__DATA TO USE__:
==========

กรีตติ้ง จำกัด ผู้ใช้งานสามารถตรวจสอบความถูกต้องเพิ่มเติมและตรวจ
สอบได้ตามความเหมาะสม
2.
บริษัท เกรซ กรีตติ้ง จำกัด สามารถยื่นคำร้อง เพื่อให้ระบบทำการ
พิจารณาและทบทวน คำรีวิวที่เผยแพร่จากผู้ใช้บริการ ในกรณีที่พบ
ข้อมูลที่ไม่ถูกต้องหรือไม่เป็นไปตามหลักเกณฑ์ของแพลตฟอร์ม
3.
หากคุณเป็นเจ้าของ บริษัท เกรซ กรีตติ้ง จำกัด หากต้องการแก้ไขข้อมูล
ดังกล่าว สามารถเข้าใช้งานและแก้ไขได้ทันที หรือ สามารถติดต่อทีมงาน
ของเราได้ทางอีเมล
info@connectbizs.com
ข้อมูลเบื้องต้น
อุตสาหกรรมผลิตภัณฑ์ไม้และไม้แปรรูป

==========

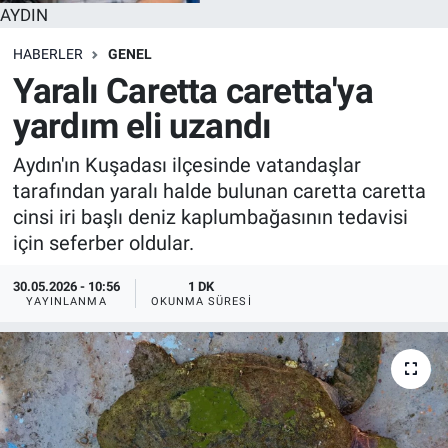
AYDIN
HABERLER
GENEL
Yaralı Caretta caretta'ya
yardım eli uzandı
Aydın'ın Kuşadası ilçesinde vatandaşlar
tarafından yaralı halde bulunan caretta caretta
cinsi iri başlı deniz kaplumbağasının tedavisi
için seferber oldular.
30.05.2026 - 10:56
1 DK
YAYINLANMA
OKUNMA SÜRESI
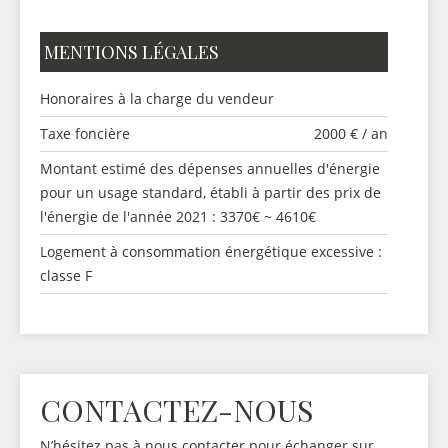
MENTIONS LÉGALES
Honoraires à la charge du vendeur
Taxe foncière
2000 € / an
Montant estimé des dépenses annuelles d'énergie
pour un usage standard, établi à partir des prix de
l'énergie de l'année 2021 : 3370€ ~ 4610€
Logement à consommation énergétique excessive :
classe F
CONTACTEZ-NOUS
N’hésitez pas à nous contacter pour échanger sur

==========

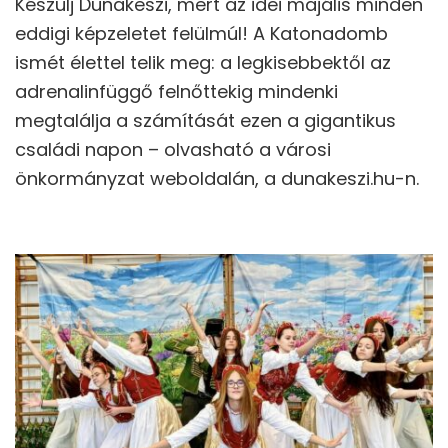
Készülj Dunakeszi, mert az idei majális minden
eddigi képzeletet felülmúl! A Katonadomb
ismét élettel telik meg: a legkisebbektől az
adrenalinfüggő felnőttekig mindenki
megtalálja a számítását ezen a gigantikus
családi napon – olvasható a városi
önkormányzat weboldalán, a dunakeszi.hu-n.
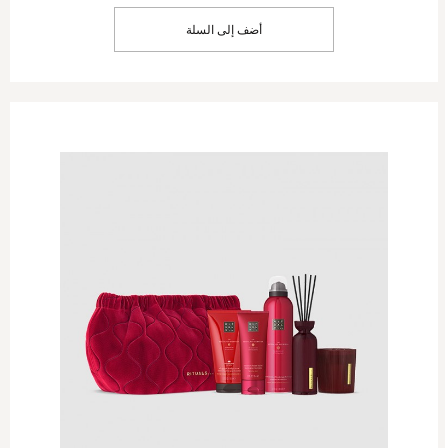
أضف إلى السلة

==========

__TRY IT__: Copy all lines from the material that include "pour".

__TASK RESULT__:
pour un usage standard, établi à partir des prix de
N’hésitez pas à nous contacter pour échanger sur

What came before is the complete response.